Scan the records for lines with the word "Томска", and copy every such line.

Stored data entries
--------

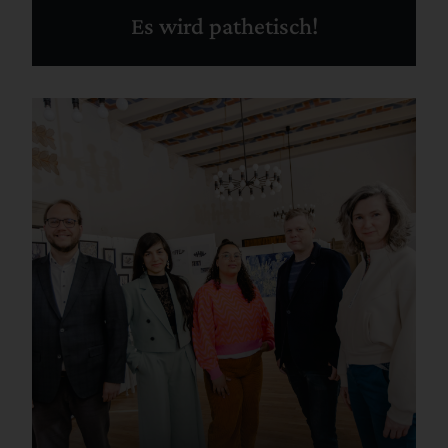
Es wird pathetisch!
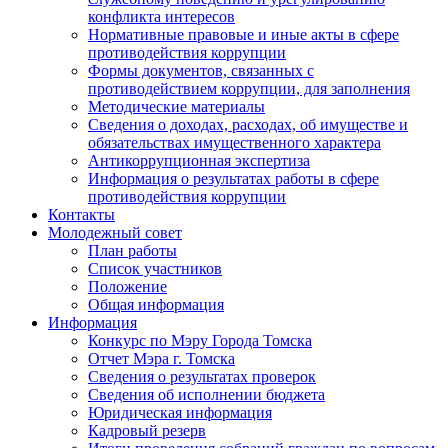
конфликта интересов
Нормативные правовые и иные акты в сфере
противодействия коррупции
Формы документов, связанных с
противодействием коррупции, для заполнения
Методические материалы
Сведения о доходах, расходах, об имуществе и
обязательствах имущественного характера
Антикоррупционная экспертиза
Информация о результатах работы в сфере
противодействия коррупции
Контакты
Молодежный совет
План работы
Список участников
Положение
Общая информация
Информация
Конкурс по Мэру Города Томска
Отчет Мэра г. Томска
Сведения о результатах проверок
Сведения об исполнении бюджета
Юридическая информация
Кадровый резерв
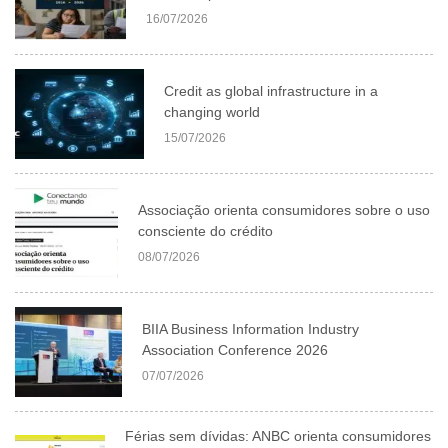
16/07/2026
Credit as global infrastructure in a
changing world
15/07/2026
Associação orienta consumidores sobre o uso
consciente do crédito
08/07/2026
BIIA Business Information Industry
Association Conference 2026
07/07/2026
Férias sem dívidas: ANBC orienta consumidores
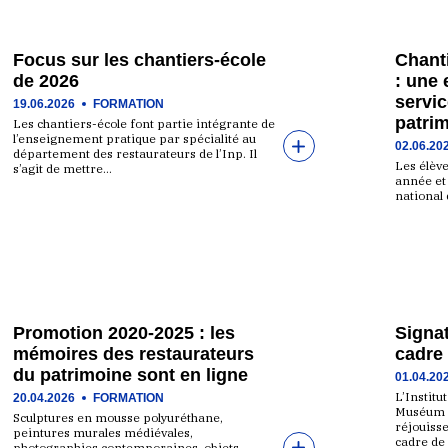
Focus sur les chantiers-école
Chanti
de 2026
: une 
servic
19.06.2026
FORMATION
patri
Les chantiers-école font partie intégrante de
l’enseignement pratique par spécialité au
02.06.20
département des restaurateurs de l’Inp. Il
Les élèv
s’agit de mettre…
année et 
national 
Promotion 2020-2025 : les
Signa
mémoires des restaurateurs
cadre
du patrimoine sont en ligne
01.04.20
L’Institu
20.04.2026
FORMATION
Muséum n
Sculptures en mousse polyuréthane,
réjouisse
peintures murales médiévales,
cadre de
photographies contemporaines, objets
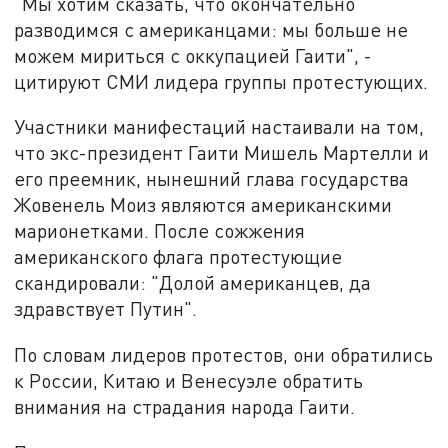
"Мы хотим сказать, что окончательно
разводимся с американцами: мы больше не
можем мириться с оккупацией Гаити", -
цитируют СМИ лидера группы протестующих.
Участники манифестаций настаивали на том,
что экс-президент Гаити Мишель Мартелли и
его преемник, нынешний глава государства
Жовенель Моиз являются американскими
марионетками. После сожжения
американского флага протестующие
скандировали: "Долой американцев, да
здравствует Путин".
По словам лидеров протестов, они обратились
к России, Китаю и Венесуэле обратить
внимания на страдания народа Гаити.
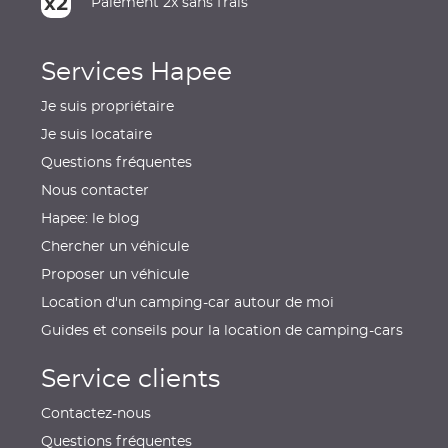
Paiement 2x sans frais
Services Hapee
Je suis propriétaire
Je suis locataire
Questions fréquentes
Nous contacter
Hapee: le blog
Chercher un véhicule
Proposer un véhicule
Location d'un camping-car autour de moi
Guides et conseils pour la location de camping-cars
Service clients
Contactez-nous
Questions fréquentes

--------

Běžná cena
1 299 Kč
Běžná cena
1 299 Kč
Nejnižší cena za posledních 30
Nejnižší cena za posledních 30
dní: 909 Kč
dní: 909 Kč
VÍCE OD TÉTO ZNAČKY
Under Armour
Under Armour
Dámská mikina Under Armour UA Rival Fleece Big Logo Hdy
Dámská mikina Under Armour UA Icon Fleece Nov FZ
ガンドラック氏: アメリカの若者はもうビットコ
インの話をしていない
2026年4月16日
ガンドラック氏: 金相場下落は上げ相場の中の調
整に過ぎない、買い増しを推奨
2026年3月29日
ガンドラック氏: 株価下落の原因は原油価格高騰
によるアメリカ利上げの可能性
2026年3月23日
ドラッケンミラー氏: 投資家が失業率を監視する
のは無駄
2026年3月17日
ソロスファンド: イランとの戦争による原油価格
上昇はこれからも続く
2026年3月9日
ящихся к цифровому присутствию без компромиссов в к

--------

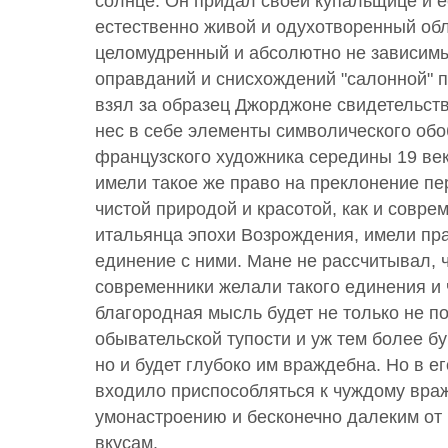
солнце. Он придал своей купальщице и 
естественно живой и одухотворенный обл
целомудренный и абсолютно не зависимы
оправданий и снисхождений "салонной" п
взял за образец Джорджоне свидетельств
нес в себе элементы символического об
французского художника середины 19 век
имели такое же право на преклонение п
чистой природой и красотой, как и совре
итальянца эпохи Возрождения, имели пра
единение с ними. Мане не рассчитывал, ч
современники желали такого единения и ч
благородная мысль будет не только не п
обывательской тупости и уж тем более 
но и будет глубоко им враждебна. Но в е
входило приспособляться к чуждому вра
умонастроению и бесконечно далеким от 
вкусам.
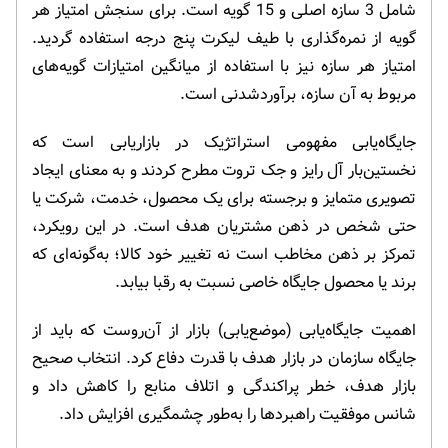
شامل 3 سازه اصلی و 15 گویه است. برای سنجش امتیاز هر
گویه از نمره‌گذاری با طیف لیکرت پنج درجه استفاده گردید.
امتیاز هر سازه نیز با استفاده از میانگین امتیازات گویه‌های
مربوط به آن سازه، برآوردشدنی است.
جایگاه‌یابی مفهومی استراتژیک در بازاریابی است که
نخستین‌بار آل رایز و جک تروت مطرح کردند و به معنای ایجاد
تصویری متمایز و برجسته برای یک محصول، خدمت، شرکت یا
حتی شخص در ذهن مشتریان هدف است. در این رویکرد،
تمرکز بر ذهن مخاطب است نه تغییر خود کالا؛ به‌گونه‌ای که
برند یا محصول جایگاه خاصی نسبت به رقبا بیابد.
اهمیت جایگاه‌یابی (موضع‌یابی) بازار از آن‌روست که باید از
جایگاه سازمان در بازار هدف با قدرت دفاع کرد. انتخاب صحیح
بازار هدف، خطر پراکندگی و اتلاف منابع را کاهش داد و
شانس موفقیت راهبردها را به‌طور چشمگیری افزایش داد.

--------

● **Answer to this task**
Конкурс по Мэру Города Томска
Отчет Мэра г. Томска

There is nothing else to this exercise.